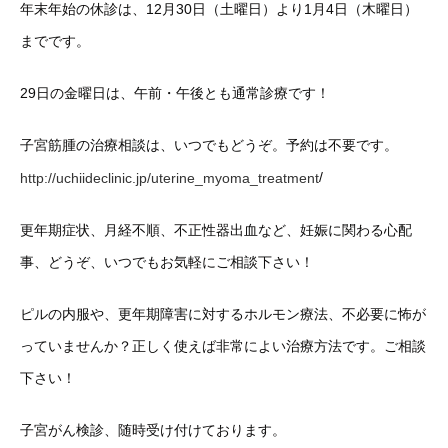
年末年始の休診は、12月30日（土曜日）より1月4日（木曜日）
までです。
29日の金曜日は、午前・午後とも通常診療です！
子宮筋腫の治療相談は、いつでもどうぞ。予約は不要です。
/
http://uchiideclinic.jp/uterine_myoma_treatment
更年期症状、月経不順、不正性器出血など、妊娠に関わる心配
事、どうぞ、いつでもお気軽にご相談下さい！
ピルの内服や、更年期障害に対するホルモン療法、不必要に怖が
っていませんか？正しく使えば非常によい治療方法です。ご相談
下さい！
子宮がん検診、随時受け付けております。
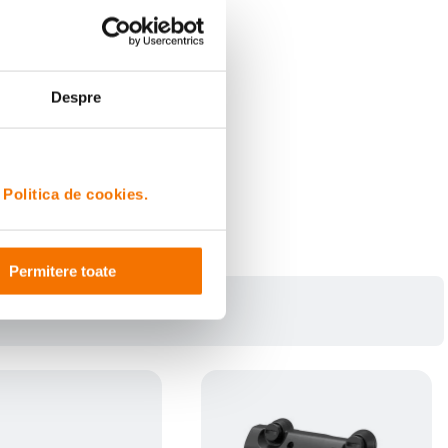
Despre
i
Politica de cookies.
Permitere toate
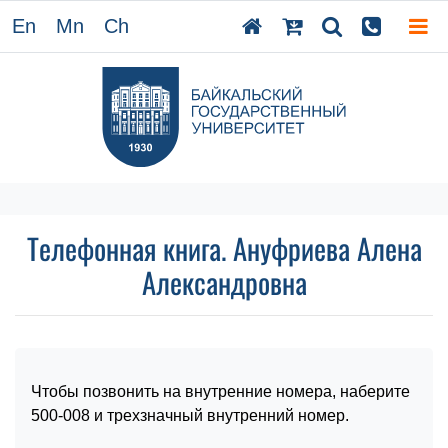
En
Mn
Ch
Телефонная книга. Ануфриева Алена
Александровна
Чтобы позвонить на внутренние номера, наберите
500-008 и трехзначный внутренний номер.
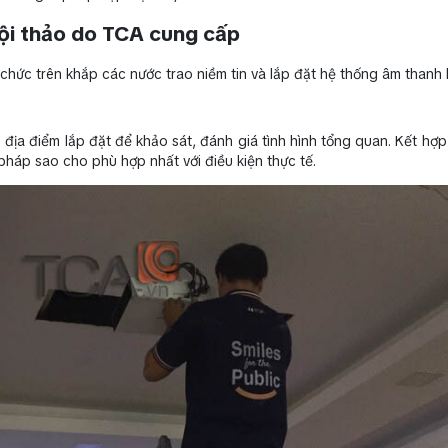
ội thảo do TCA cung cấp
hức trên khắp các nước trao niềm tin và lắp đặt hệ thống âm thanh 
c địa điểm lắp đặt để khảo sát, đánh giá tình hình tổng quan. Kết hợ
pháp sao cho phù hợp nhất với điều kiện thực tế.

= = = = =

* What this task involves: Copy, exactly and exclusively, the lines beginning with the one that contains "500-008 и трехзначный внутренний номер." and ending with the last line of the listing; pictures are to be omitted.

* Solution for this exercise:
500-008 и трехзначный внутренний номер.
ội thảo do TCA cung cấp
hức trên khắp các nước trao niềm tin và lắp đặt hệ thống âm thanh 
c địa điểm lắp đặt để khảo sát, đánh giá tình hình tổng quan. Kết hợ
pháp sao cho phù hợp nhất với điều kiện thực tế.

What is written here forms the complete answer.